Please indicate the source: http://blog.csdn.net/gaoxiangnumber1
5.9.2 Reassociation Transformation
Figure 5.26 shows a function combine7 that differs from the unrolled code of combine5 (Figure 5.16) only in the way the elements are combined in the inner loop. In combine5, the combining is performed by the statement
acc = (acc OP data[i]) OP data[i+1];
while in combine7 it is performed by the statement
acc = acc OP (data[i] OP data[i+1]);
Figure 5.27 demonstrates the effect of applying the reassociation transformation to achieve k-way loop unrolling with reassociation.

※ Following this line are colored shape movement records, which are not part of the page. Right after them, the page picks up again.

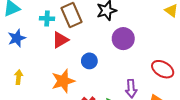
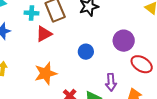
purple circle: (123, 39) -> (124, 41), moved
blue circle: (89, 61) -> (86, 52), moved

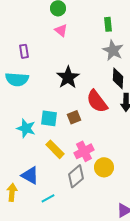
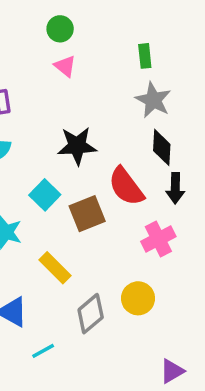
black star: (68, 77) -> (77, 146), turned 30
brown square: (74, 117) -> (87, 214), size x1.5
cyan square: (49, 118) -> (45, 195), moved, turned 36
pink cross: (84, 151) -> (158, 239), moved

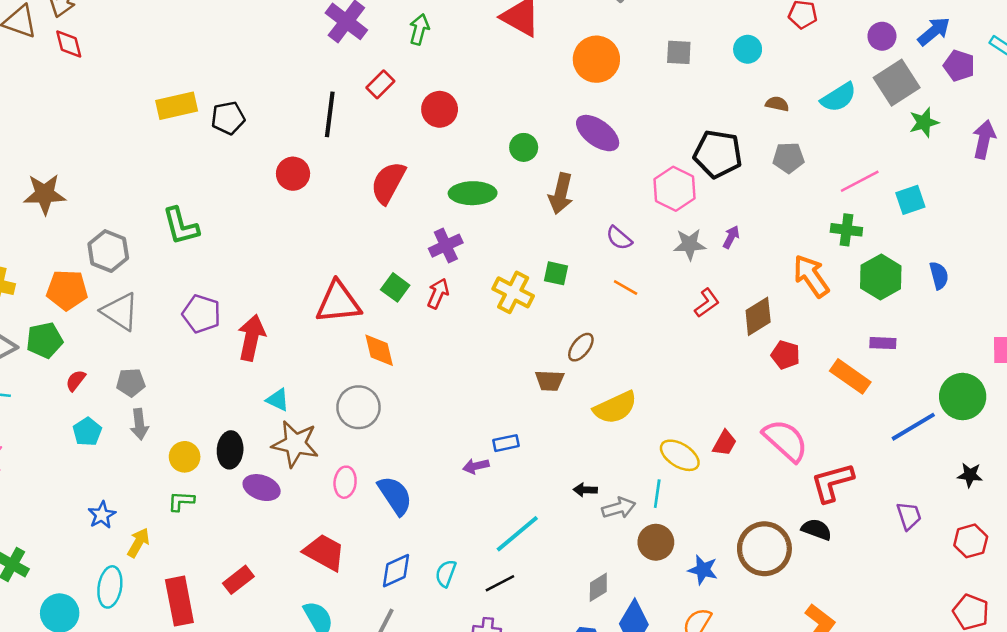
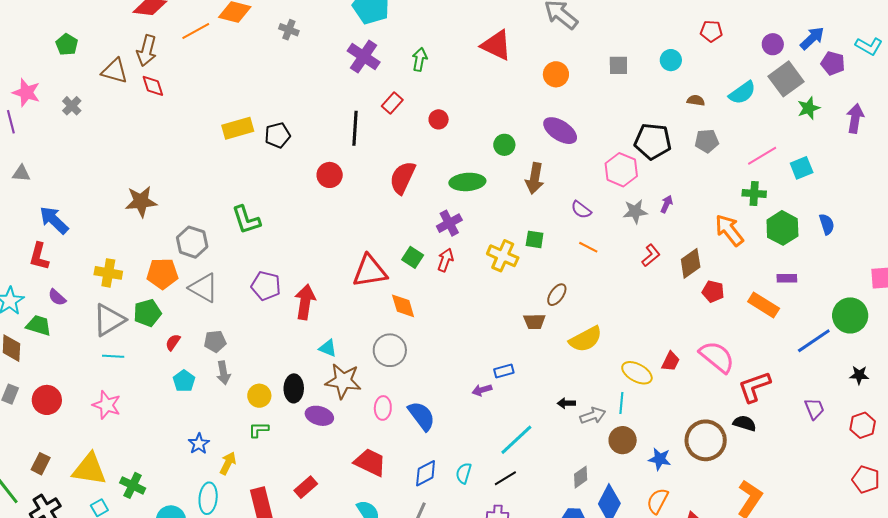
orange circle: (596, 59) -> (556, 74), size x0.7
red circle: (440, 109) -> (439, 119), size x0.7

i: %rdx; data: %rax; limit: %rbp; acc: %xmm1
i: %rdx; data: %rax; limit: %rbp; acc: %xmm1
The load operations resulting from the movss and the first mulss instructions load vector elements i and i + 1 from memory, and the first mul operation multiplies them together. The second mul operation then multiples this result by the accumulated value acc.
We have two load and two mul operations, but only one of the mul operations forms a data-dependency chain between loop registers. When we then replicate this template n/2 times to show the computations performed in multiplying n vector elements (Figure 5.30), we see that we only have n/2 operations along the critical path. The first multiplication within each iteration can be performed without waiting for the accumulated value from the previous iteration. Thus, we reduce the minimum possible CPE by a factor of 2. As we increase k, we continue to have only one operation per iteration along the critical path.

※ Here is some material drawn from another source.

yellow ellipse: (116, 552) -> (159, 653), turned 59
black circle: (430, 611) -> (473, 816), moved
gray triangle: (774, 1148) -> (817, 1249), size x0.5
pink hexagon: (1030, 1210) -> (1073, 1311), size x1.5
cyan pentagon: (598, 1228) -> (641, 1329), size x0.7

For integer addition and multiplication, the fact that these operations are associative implies that this reordering will have no effect on the result. For the floating-point cases, we must once again assess whether this reassociation is likely to significantly affect the outcome.
5.10 Summary of Results for Optimizing Combining Code
By using multiple optimizations, we have been able to achieve a CPE close to 1.00 for all combinations of data type and operation using ordinary C code, a performance improvement of over 10X compared to the original version combine1.
5.11 Some Limiting Factors
The critical path in a data-flow graph representation of a program indicates a fundamental lower bound on the time required to execute a program. That is, if there is some chain of data dependencies in a program where the sum of all of the latencies along that chain equals T , then the program will require at least T cycles to execute.
The throughput bounds of the functional units also impose a lower bound on the execution time for a program. That is, assume that a program requires a total of N computations of some operation, that the microprocessor has only m functional units capable of performing that operation, and that these units have an issue time of i. Then the program will require at least N * i/m cycles to execute.
5.11.1 Register Spilling
The benefits of loop parallelism are limited by the ability to express the computation in assembly code. IA32 instruction set only has a small number of registers to hold the values being accumulated. If we have a degree of parallelism p that exceeds the number of available registers, then the compiler will resort to spilling, storing some of the temporary values on the stack. Once this happens, the performance can drop significantly.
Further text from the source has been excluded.